Biologists analyze data of long-term experiment to monitor and predict how plant species will respond to climate change.
Plant Ecology researchers at the University of Tübingen have developed a technique to monitor and predict how plant species will respond to climate change. Dr. Mark Bilton and Professor Katja Tielbörger, from the Institute of Evolution and Ecology, reanalysed data with Spanish collaborators from their unprecedented 16-year experiment. The experiment was conducted in an area the size of two football pitches within the Garraf National park south west of Barcelona. The landscape is mostly a Mediterranean scrubland, featuring thickets of low rise shrubs and herbs such as rosemary and thyme, and home to many protected species.
Using large automatic shelters, climate for the plants living in their natural environment was changed in order to match climate conditions predicted in the future, separately by decreasing rainfall and by raising temperatures. However, until now, it was unclear how the different species of plants were responding to changed climate, making it difficult to make further predictions about which species may be most affected in the future. The results of the study were published in the New Phytologist.
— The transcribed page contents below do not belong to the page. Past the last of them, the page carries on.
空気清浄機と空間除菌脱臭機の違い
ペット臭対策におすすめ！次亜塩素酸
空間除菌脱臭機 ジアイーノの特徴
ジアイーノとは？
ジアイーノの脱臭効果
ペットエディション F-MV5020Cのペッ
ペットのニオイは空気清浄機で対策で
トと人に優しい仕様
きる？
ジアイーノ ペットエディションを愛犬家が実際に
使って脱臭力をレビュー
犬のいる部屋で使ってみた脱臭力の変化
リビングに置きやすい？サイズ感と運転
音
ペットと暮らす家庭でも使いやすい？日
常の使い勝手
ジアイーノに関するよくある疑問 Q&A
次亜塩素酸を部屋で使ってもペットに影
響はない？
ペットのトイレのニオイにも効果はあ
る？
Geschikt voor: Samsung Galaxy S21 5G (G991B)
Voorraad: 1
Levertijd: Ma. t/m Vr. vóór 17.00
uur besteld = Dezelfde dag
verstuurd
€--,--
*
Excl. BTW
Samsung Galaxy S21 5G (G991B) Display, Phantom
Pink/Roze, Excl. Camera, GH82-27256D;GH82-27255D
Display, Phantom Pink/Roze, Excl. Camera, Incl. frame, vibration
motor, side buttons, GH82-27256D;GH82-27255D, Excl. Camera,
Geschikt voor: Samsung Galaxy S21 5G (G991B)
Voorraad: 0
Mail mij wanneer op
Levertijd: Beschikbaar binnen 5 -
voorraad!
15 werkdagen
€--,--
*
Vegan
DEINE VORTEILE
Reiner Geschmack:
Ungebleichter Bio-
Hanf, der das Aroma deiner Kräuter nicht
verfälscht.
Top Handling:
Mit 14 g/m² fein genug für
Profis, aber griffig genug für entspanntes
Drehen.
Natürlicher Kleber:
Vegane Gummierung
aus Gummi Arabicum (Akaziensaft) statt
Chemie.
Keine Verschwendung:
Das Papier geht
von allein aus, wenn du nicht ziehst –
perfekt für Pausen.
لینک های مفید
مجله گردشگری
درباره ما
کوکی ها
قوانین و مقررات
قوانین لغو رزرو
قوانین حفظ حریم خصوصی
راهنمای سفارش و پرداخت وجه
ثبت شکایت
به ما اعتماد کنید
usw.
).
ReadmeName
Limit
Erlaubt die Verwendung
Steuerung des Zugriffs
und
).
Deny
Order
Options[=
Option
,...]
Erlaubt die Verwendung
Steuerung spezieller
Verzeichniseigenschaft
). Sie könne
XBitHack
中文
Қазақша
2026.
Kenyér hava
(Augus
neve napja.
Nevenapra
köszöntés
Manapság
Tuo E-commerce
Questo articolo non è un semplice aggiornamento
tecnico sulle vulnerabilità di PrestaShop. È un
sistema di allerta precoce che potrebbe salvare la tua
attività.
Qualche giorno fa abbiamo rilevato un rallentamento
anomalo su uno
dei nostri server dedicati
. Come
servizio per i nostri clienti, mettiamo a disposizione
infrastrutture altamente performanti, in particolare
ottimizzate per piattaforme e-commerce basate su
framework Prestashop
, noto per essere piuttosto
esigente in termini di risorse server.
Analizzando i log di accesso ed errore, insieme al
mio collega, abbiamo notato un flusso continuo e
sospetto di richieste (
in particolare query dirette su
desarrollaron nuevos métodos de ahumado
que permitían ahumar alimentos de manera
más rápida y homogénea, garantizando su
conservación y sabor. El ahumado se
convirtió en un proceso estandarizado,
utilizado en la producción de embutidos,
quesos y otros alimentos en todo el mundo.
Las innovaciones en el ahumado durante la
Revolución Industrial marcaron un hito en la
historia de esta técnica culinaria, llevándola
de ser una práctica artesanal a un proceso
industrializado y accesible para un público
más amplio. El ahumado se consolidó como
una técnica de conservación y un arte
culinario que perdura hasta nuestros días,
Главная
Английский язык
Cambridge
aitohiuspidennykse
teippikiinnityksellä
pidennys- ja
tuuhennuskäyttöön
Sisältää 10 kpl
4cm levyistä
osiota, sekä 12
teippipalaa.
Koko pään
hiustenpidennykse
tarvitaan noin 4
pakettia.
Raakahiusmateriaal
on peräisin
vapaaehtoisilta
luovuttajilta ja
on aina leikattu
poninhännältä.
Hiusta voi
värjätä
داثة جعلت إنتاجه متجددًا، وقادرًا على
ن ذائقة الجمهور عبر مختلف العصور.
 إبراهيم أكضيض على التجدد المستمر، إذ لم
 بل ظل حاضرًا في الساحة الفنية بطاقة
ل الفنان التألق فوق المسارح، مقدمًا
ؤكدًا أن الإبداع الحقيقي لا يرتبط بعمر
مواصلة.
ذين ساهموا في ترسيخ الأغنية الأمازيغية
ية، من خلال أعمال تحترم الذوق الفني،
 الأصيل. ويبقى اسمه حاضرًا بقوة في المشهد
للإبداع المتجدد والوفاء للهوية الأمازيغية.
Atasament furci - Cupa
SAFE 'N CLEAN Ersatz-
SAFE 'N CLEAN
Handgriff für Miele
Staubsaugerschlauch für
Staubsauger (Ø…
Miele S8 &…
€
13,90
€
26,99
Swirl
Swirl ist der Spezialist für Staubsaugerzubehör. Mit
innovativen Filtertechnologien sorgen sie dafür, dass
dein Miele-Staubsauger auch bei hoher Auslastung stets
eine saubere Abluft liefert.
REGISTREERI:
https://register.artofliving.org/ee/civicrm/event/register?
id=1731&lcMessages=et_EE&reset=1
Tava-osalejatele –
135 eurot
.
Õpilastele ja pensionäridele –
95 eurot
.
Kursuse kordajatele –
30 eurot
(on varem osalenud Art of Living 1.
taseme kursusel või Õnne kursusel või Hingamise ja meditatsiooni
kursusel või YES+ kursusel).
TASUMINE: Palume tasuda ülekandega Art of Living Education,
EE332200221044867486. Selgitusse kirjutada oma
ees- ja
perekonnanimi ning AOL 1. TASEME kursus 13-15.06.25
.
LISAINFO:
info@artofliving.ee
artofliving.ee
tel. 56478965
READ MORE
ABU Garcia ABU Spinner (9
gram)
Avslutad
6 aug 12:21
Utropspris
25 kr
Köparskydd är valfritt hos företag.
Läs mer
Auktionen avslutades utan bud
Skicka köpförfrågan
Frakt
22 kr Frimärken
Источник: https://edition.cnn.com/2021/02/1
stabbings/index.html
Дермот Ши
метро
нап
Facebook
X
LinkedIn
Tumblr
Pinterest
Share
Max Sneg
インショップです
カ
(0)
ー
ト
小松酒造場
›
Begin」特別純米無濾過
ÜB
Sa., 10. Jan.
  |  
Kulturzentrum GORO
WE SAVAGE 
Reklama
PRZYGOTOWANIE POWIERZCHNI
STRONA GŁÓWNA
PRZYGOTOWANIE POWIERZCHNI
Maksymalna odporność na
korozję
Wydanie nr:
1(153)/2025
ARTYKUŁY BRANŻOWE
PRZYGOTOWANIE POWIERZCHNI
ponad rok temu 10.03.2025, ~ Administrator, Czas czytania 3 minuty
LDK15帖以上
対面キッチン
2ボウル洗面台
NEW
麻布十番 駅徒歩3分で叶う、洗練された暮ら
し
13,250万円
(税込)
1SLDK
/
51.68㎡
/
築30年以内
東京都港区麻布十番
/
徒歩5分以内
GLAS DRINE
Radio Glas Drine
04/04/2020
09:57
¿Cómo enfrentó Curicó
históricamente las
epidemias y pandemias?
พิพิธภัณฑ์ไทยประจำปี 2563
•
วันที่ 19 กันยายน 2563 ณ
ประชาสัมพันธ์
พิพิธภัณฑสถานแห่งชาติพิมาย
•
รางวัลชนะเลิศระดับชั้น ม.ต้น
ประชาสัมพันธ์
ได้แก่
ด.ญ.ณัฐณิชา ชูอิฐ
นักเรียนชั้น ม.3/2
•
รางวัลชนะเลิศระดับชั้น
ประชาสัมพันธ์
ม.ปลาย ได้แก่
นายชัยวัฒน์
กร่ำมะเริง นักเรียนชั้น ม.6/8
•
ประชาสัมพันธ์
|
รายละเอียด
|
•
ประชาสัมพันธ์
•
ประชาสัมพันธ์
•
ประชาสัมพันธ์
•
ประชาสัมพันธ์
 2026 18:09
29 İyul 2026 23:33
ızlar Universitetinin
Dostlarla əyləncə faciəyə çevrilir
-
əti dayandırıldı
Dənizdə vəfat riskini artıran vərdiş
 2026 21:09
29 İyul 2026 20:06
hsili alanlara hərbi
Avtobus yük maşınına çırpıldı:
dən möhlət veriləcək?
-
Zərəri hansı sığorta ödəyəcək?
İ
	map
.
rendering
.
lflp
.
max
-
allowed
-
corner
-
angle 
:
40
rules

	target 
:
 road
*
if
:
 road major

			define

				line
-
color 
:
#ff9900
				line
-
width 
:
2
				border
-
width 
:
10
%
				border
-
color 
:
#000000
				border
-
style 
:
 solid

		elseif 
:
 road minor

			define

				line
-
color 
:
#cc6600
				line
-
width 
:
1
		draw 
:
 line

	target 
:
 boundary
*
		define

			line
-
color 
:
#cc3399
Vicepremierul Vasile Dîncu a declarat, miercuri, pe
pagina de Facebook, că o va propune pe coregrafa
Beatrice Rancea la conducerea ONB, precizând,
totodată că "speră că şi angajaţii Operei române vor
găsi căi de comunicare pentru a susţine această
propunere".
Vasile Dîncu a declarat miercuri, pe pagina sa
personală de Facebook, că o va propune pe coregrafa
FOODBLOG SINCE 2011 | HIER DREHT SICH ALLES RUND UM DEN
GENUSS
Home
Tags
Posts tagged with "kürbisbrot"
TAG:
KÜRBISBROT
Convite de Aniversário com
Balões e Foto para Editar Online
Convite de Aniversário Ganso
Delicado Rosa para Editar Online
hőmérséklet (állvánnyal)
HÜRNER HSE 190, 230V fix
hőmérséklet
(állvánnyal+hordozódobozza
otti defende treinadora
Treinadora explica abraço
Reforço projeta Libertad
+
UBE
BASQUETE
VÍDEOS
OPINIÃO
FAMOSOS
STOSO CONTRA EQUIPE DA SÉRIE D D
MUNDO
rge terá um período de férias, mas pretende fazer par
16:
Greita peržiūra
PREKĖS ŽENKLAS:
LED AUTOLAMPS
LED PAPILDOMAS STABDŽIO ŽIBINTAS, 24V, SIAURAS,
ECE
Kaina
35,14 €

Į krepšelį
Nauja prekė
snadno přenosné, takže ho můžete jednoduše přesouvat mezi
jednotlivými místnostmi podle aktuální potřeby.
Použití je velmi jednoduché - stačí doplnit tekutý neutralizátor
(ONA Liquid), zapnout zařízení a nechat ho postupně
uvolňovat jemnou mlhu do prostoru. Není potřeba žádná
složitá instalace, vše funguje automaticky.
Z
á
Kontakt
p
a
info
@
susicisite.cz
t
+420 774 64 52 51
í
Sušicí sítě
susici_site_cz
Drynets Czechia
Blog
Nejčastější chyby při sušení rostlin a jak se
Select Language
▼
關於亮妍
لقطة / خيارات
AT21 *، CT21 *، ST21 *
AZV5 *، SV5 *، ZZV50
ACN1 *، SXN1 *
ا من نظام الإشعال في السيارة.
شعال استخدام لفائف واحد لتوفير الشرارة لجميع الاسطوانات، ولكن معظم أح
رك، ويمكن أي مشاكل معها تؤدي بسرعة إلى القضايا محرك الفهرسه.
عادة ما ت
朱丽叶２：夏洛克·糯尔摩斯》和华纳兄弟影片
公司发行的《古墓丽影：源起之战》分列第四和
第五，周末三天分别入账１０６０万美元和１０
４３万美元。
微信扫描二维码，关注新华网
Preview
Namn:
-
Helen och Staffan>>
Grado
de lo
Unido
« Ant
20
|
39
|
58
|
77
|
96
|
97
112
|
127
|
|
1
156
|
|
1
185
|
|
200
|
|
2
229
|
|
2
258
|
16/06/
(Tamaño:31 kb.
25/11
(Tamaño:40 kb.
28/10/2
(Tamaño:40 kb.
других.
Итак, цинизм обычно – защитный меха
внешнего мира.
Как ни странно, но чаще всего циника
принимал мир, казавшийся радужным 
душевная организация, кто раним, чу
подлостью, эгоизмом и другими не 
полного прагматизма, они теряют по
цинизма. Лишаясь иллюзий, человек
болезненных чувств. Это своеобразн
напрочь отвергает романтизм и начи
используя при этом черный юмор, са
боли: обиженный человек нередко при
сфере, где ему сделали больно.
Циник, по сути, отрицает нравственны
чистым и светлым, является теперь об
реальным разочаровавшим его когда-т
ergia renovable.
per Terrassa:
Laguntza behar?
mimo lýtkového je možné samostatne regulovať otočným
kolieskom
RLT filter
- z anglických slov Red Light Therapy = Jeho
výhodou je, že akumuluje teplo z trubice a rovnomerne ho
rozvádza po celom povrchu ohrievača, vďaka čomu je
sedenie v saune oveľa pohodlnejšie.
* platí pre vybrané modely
In general, global warming and reduced precipitation may lead to large-scale species losses and vegetation shifts in ecosystems around the world. Depending on whether plants are better adapted to warm and dry conditions or to cool and wet conditions, the response to a changed climate is likely to vary even within a region. In the study the scientists showed, that within a region, the relative rate and direction of plant response to a changed climate can be directly related to where and which climates the species occur in more frequently.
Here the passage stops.